The Mexican peso is on track to record its sixth consecutive week of losses against a strong U.S. dollar. The US currency is supported by rising geopolitical tensions and a more hawkish Federal Reserve. Despite this, recent economic data from Mexico suggests the currency’s decline may moderate in the near term.

In September, Mexico’s economic activity showed modest growth, expanding by 0.2% month-to-month and 0.3% year-on-year, supported by strong performance in the primary and secondary sectors. Notably, the third-quarter GDP posted a 1.1% quarterly expansion, marking the fastest growth since early 2022. While industrial performance remains uneven, the broader economic outlook provides some near-term optimism for the peso.

However, inflationary pressures could dampen investor sentiment. Annual inflation reached 4.56% in October, with core prices rising by 3.58% year-on-year. Non-core prices saw a significant 7.64% rise, driven mainly by higher energy costs and agricultural products. 
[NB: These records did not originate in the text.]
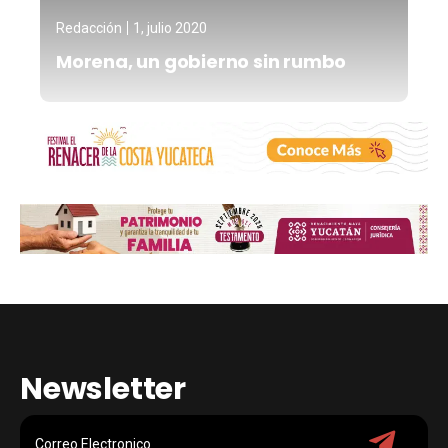
Redacción
1, julio 2020
Morena, un gobierno sin rumbo
Newsletter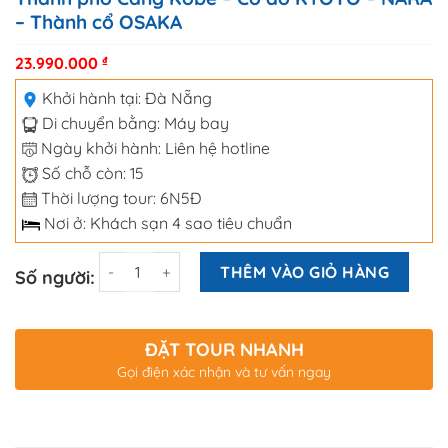
– Thành cổ OSAKA
23.990.000
₫
Khởi hành tại:
Đà Nẵng
Di chuyển bằng:
Máy bay
Ngày khởi hành: Liên hệ hotline
Số chỗ còn: 15
Thời lượng tour: 6N5Đ
Nơi ở: Khách sạn 4 sao tiêu chuẩn
Số lượng
THÊM VÀO GIỎ HÀNG
Số người:
ĐẶT TOUR NHANH
Gọi điện xác nhận và tư vấn ngay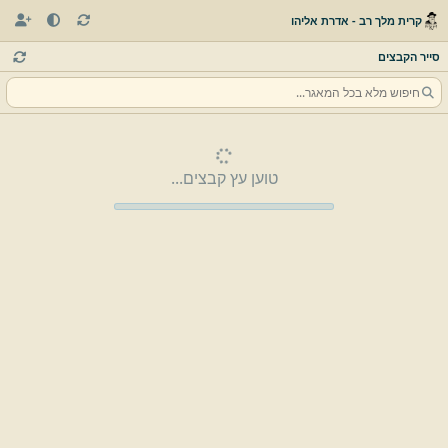
קרית מלך רב - אדרת אליהו
סייר הקבצים
טוען עץ קבצים...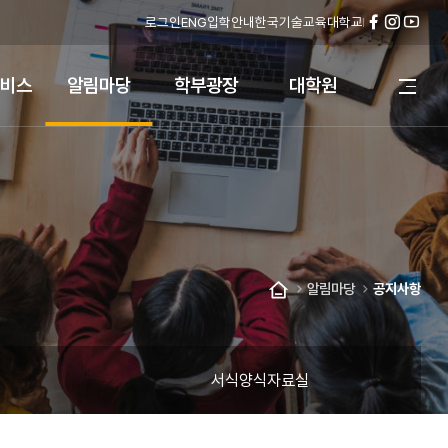
로그인
ENG
입학안내
한국기술교육대학교
페
인
유
이
스
튜
스
타
브
비스
알림마당
학부광장
대학원
전
북
그
체
램
메
뉴
열
기
알림마당
공지사항
홈
서식양식자료실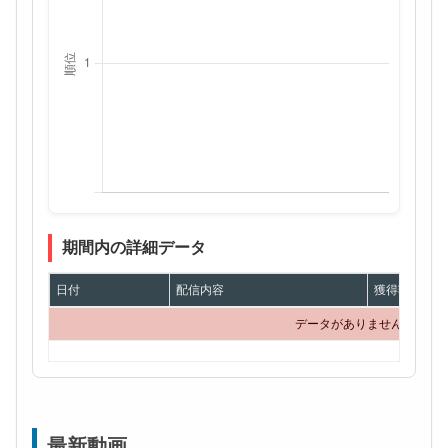
期間内の詳細データ
日付
配信内容
獲得額
データがありません
最新動画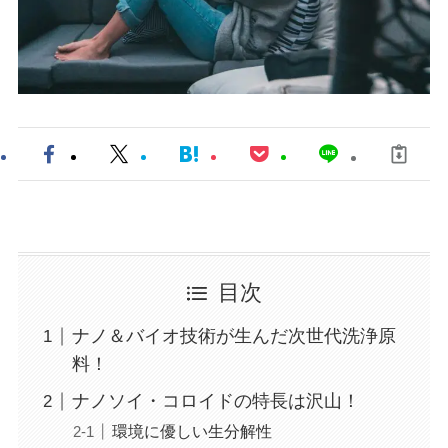
目次
ナノ＆バイオ技術が生んだ次世代洗浄原
料！
ナノソイ・コロイドの特長は沢山！
環境に優しい生分解性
Although inflation remains relatively under control, it presents challenges for an emerging economy, especially when some of the pressure stems from external factors, complicating the Bank of Mexico’s policy decisions. The uncertainty, whether to reduce rates to support economic growth or to curb inflation, could impact the currency’s stability in the near to medium term, making investors cautious. While Mexico’s stable growth trajectory offers optimism, inflation and monetary policy concerns continue to pose key risks for the peso’s recovery.”